Pembrolizumab + Imprime PGG for Metastatic Non-small Cell Lung Cancer After Progression on First-Line Therapy: Big Ten Cancer Research Consortium BTCRC-LUN15-017

Phase 1

Completed

• Conditions: Non-Small Cell Lung Cancer
• Interventions: Drug: Imprime PGG; Drug: MK-3475

• Registration Number: NCT03003468
• Lead Sponsor: Lawrence Feldman, MD

Brief Summary

This is an open label, multi-institutional, single arm study with a dose escalation phase Ib cohort, followed by a phase II cohort of pembrolizumab and Imprime PGG. No randomization or blinding is involved.

Detailed Description

OUTLINE: This is a multi-center study.

The phase Ib dose escalation will evaluate the combination of pembrolizumab and Imprime PGG for subjects with metastatic non-small cell lung cancer (NSCLC) after progression on first-line platinum-based chemotherapy. The phase II trial will test whether addition of Imprime PGG to pembrolizumab will increase median progression-free survival (PFS) in second line therapy setting in NSCLC.

PHASE Ib DOSE ESCALATION INVESTIGATIONAL TREATMENT:

Cohort 1 will consist of 3-6 patients who will receive

* Imprime PGG 2 mg/kg IV on Days 1, 8, 15 for Cycles 1-4

* Imprime PGG 2 mb/kg IV on Day 1 for Cycles 5-16

* Pembrolizumab 200 mg IV on Day 1 (cycle = 21 days)

Cohort 2 will consist of 3-6 patients who will receive

* Imprime PGG 4 mg/kg IV on Days 1, 8, 15 for Cycles 1-4

* Imprime PGG 2 mb/kg IV on Day 1 for Cycles 5-16

* Pembrolizumab 200 mg IV on Day 1 (cycle = 21 days)

If none of the 3 subjects experience a dose limiting toxicity (DLT) during the first cycle of therapy, an additional three subjects will be enrolled at dose level 2. If all subjects in dose level 2 complete the first cycle of therapy without DLT, 3 more subjects will be enrolled into dose level 2 to ensure only 0-1 of 6 subjects have a DLT. There will be no further escalation beyond dose level 2.

PHASE II INVESTIGATIONAL TREATMENT:

Pembrolizumab will be given on Day 1 of each 21 day cycle after Imprime PGG, and the RP2D dose of Imprime PGG will be given on Days 1, 8 and 15 of each 21 day cycle.

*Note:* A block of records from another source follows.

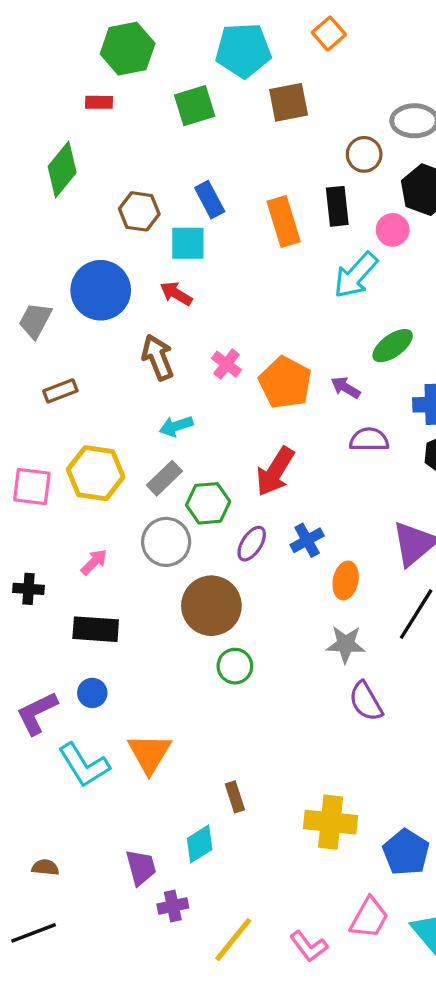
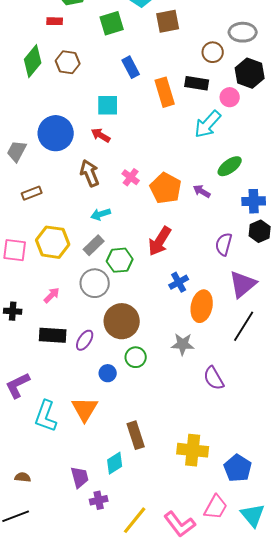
blue rectangle: (210, 200) -> (131, 67), moved
black rectangle: (337, 206) -> (197, 83), turned -75
brown hexagon: (139, 211) -> (68, 62), moved
purple semicircle: (369, 440) -> (224, 244), moved, turned -75
purple ellipse: (252, 544) -> (85, 340), moved
orange ellipse: (346, 581) -> (202, 306), size x1.4
gray star: (346, 644) -> (183, 344), moved
blue circle: (92, 693) -> (108, 373), moved
cyan L-shape: (84, 765) -> (46, 416), turned 52
brown rectangle: (235, 797) -> (136, 435), size x1.5
pink L-shape: (309, 946) -> (180, 524), size x1.4

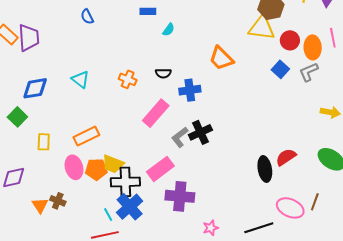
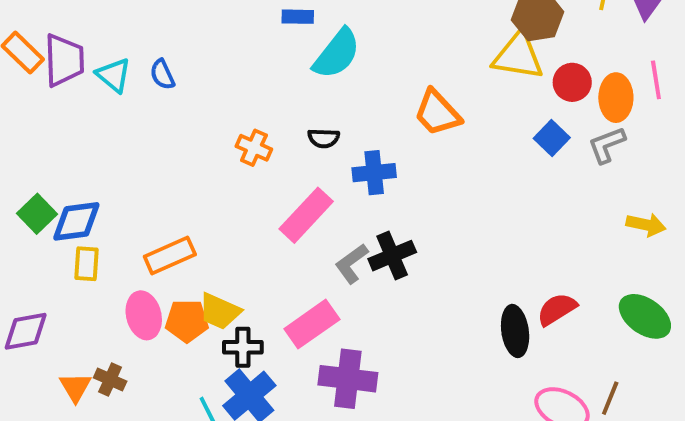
blue semicircle: (87, 17) -> (162, 75), moved
cyan semicircle: (169, 30) -> (337, 54), size x2.0
cyan triangle: (80, 79) -> (114, 75), moved
blue diamond: (35, 88) -> (76, 221), moved
black cross: (125, 182) -> (243, 347), size x0.7

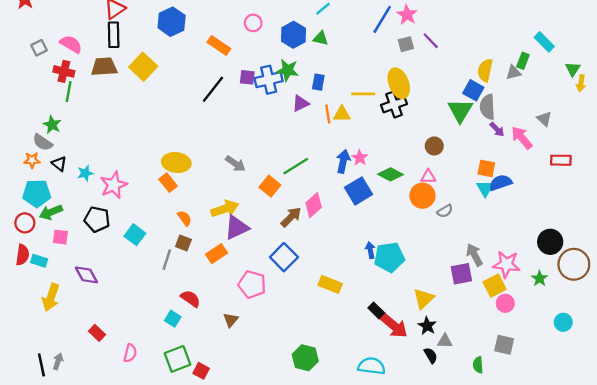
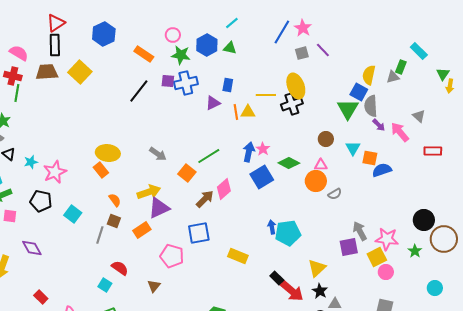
green star: (288, 70) -> (181, 55), moved
cyan triangle: (485, 189) -> (353, 148), moved
blue square: (284, 257) -> (199, 233), turned 35

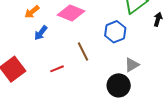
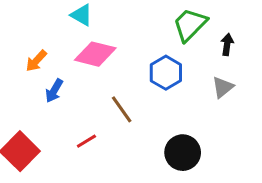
gray triangle: (132, 65) -> (223, 87), moved

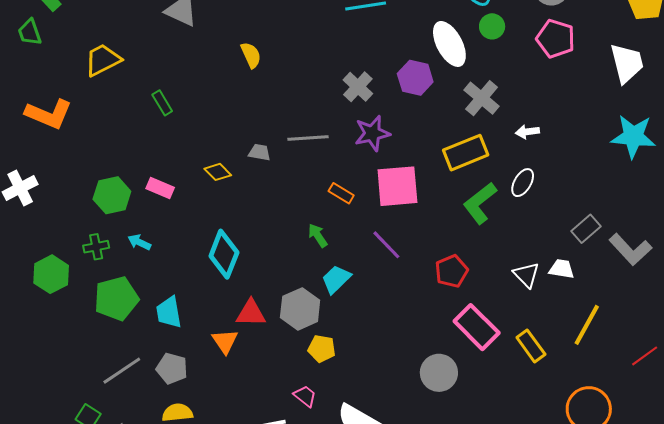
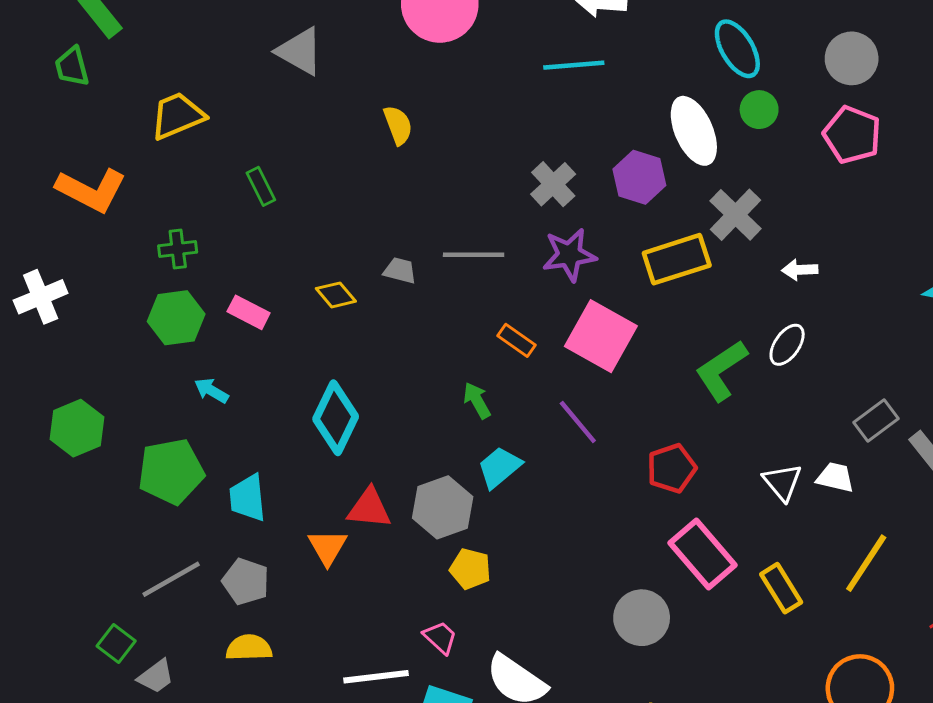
yellow rectangle: (466, 153) -> (677, 259), moved
pink square: (397, 186) -> (601, 336), turned 30
green cross: (96, 247) -> (178, 249), moved

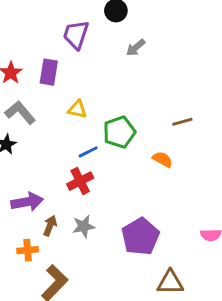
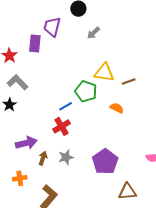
purple rectangle: (49, 72) -> (35, 44), moved
yellow triangle: (77, 109) -> (104, 73), moved, size x1.5
green pentagon: (119, 132) -> (86, 91), turned -30
orange cross: (28, 250) -> (20, 178), moved

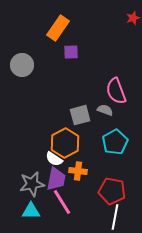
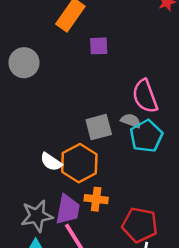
purple square: (71, 52) -> (99, 46), moved
cyan pentagon: (115, 142) -> (146, 136), moved
white semicircle: (54, 159) -> (51, 162), moved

Treatment will continue up to 16 cycles, or until disease progression, unacceptable toxicity, subject refusal, or subject death either from progression of disease, the therapy itself, or from other causes.

Life expectancy: of 6 months or greater

The following baseline labs must be completed within 28 days prior to registration for protocol therapy:

Hepatic:

* total bilirubin ≤ 1.5 × upper limit of normal (ULN) OR direct bilirubin ≤ ULN for subjects with total bilirubin levels \> 1.5 x ULN (except subject with Gilbert's Syndrome, who can have total bilirubin \< 3.0 mg/dl)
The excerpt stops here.